A Patient Safety Alert has been issued by NHS Improvement on ‘the risk of death and severe harm from failure to obtain and continue flow from oxygen cylinders’.
Alert reference number NHS/PSA/W/ 2018/001 (https://improvement.nhs.uk/ news-alerts/failure-to-obtain-andcontinue-flow-from-oxygen-cylinders/) alludes to the fact that where patients need to be given additional oxygen as part of their treatment, and there is no access to piped or concentrated oxygen, it is provided in cylinders, the design of which has changed over recent years. The Alert says: ‘Cylinders with integral valves are now commonly used, and require several steps (typically removing a plastic cap, turning a valve, and adjusting a dial) before oxygen starts to flow. To reduce the risk of fire, valves must be closed when cylinders are not in use, and cylinders carried in special holders that can be out of the direct line of sight and hearing of staff caring for the patient.

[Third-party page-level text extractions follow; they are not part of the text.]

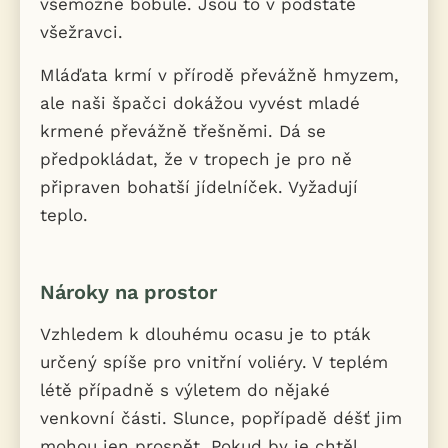
všemožné bobule. Jsou to v podstatě
všežravci.
Mláďata krmí v přírodě převážně hmyzem,
ale naši špačci dokážou vyvést mladé
krmené převážně třešněmi. Dá se
předpokládat, že v tropech je pro ně
připraven bohatší jídelníček. Vyžadují
teplo.
Nároky na prostor
Vzhledem k dlouhému ocasu je to pták
určený spíše pro vnitřní voliéry. V teplém
létě případně s výletem do nějaké
venkovní části. Slunce, popřípadě déšť jim
mohou jen prospět. Pokud by je chtěl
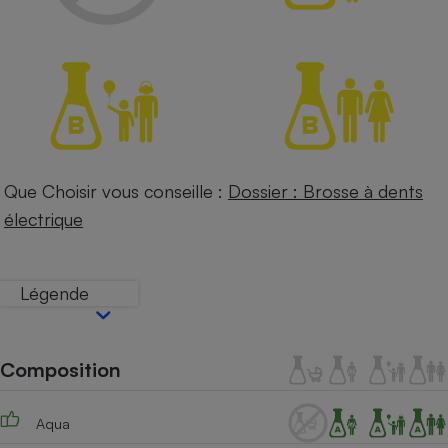
Petit électroménager - U
Complément
alimentaire
Mutuelle
Assurance emprunteur
Que Choisir vous conseille :
Dossier : Brosse à dents
Matelas
Champagne
bouteille
électrique
Banque en 
Téléviseur
Antimoustique
Lave-linge
Légende
Composition
Radiateur électrique
Aqua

‘Patient safety incidents have occurred where staff believed oxygen was flowing when it was not, and/or they have been unable to turn on the oxygen flow in an emergency. This alert asks providers that use oxygen cylinders to determine if immediate local action is needed to reduce the risk of these incidents, and to ensure that an action plan is underway to support staff to prevent them.’
NHS Improvement and the MHRA are supporting the distribution of training materials and resources for different manufacturers’ designs of oxygen cylinder via the Medication Safety Officer and Medical Device Safety Officer networks. The Healthcare Safety Investigation Branch (HSIB) is also investigating this safety issue.